Hi,
Comparision testing with tiobench between kernel 2.6 and 2.4 shows results for 2.6 more poor than for 2.4(2-3 times)
I tried to change schedulers (antic on deadline) and tuning *_expire parameters for
device but cann't achieve 2.4 results :(
Is anybody have a positive results from tuning 2.6 kernel and got real improvement with 2.6 against 2.4 ?
Can anybody confirm that performance in 2.6 degraded since 2.4 ?
If it wrong, can somebody direct me how to right tune kernel 2.6 ?.
Thanks in any case,
sincerely, Alex
speed
Alex > Is anybody have a positive results from tuning 2.6 kernel and got real improvement with 2.6 against 2.4 ?
Hi Alex, I too agree with you. that 2.6 series , with or without any latency and tweaks is much slower than 2.4 series, I use 2.4.${latest} with Cornvalis ( spello ? ) - lck series patches works the best.
I have a K6 cpu / with 32MB Ram onlty . So take it what its worth ..
Though I am not blaming any Linux Developere here.
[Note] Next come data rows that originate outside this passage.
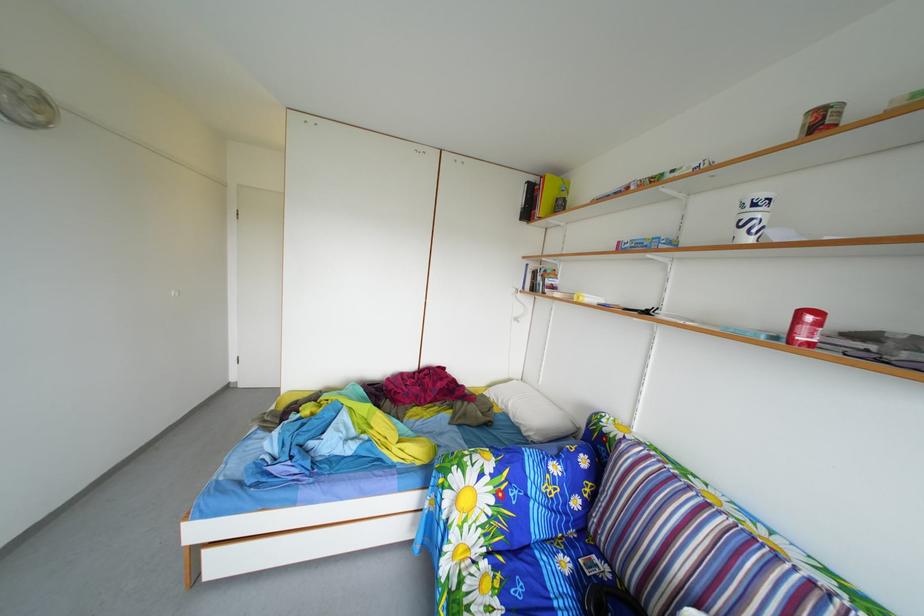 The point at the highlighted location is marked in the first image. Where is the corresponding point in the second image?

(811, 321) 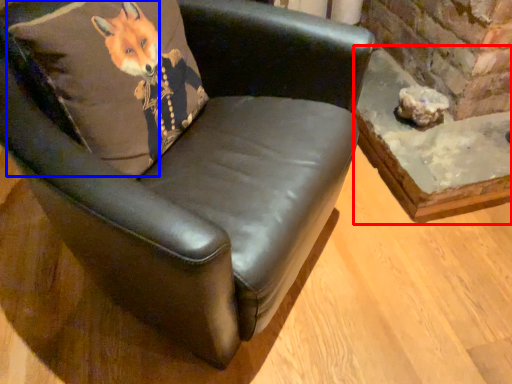 Question: Which object is closer to the camera taking this photo, table (highlighted by a red box) or pillow (highlighted by a blue box)?

Choices:
 (A) table
 (B) pillow

Answer: (B) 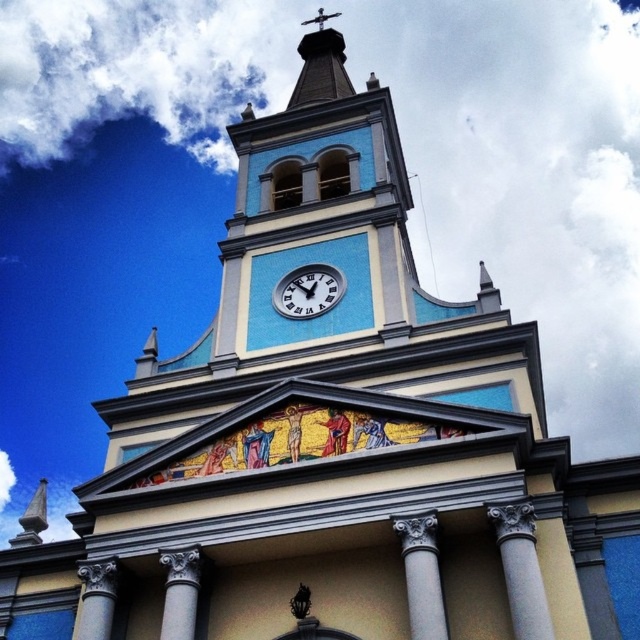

I just want to make that ver clear.
BTW try tiny kernel patch , check google .. and see if iots help
The Link --> http://selenic.com/tiny/
try this Alex :
http://selenic.com/tiny/
http://selenic.com/tiny/2.6.8-rc2-tiny1.patch.bz2
more data needed
To get useful answers, you will have to share some data with us: which filesystem, what hardware (cpu, amount of ram, harddisk, controller and interface parameters, exact kernel revisions). Is the filesystem fresh and empty, or do you simply see fragmentation effects here?
Do you e.g. run into http://kerneltrap.org/node/view/3039/8677 (i don't know, if this applies to tiobench) ? There is work going on here (a quick fix in 2.6.7 iirc, better fixes waiting), so once again "2.6" is not specific enough for an answer.
more data
Hi all,
Thanks for your answers. Last evening I made new tests. I done they with 2 filesystems: ext2 and ext3
Partition was formatted each time before testing.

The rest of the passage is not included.